Welcome back to the Data Science Hangout, everybody. If we haven't met before, I'm Rachel, I lead Customer Marketing at Posit. And so I like to let people know here that Posit is the company formerly called RStudio. Just in case we haven't shared that yet with you. We build enterprise solutions and open source tools for people who do data science with both R and Python.
And Libby, I'll have you introduce yourself too. I am a Community Manager here working with Posit for the Data Science Hangout, but I also mentor in Posit Academy. So I help professionals learn with R and Python to help them do better work with data in their everyday jobs.
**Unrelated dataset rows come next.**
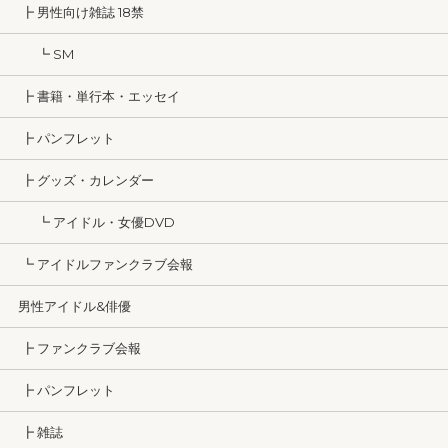
┣ 男性向け雑誌 18禁
┗ SM
┣ 書籍・単行本・エッセイ
┣ パンフレット
┣ グッズ・カレンダー
┗ アイドル・女優DVD
┗ アイドルファンクラブ会報
男性アイドル&俳優
┣ ファンクラブ会報
┣ パンフレット
┣ 雑誌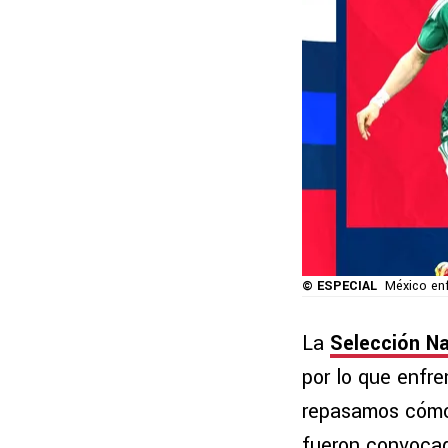
© ESPECIAL
México en
La
Selección Na
por lo que enfre
repasamos cómo
fueron convocad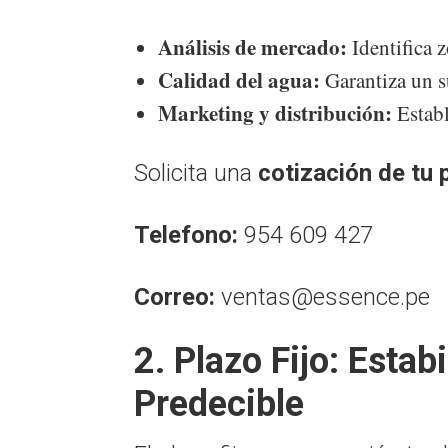
Análisis de mercado:
Identifica 
Calidad del agua:
Garantiza un s
Marketing y distribución:
Establ
Solicita una
cotización de tu
Telefono:
954 609 427
Correo:
ventas@essence.pe
2. Plazo Fijo: Estab
Predecible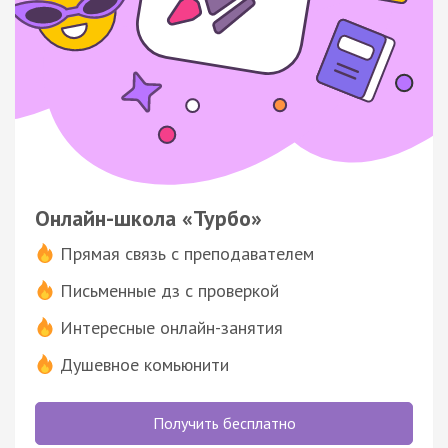
Онлайн-школа «Турбо»
Прямая связь с преподавателем
Письменные дз с проверкой
Интересные онлайн-занятия
Душевное комьюнити
Получить бесплатно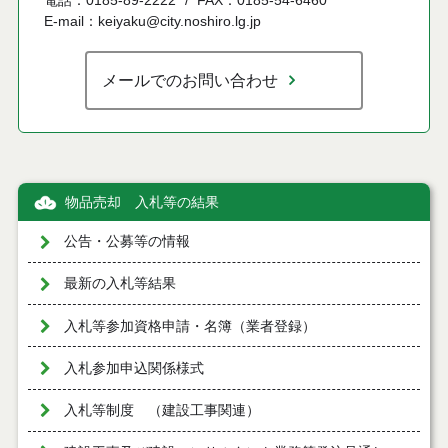
電話：0185-89-2222
FAX：0185-54-6460
E-mail：keiyaku@city.noshiro.lg.jp
メールでのお問い合わせ
物品売却 入札等の結果
公告・公募等の情報
最新の入札等結果
入札等参加資格申請・名簿（業者登録）
入札参加申込関係様式
入札等制度 （建設工事関連）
We're so happy to have you joining us today. The Hangout is our open space to hear what's going on in the world of data across all different industries to chat about data science leadership and connect with others who are facing similar things as you. And we get together here every Thursday at the same time, same place. Just not if it's a holiday. So heads up with Thanksgiving coming up in the month, we won't be here.
But if you're watching this as a recording and want to join us in the future, there will be details below to add it to your own calendar. And thank you so much to those who have helped to make this the friendly and welcoming space that it is today. We're all dedicated to keeping it that way.
Introducing Joel and his role at Kraft Heinz
And I will also say that this feedback form and hearing feedback from attendees is what inspired me initially to reach out to Joel. So Joel and I had been connected for a while, but somebody specifically asked to hear from someone from the consumer packaged goods industry. And that's what got us reconnected again in the past few months.
So with all that, I'm so excited to be joined by our co-host today, Joel Ashe, Senior Data Science Manager at Kraft Heinz. And Joel, to get us started here, would you be able to share a little bit about your role and some of the work that you do, as well as something you like to do for fun?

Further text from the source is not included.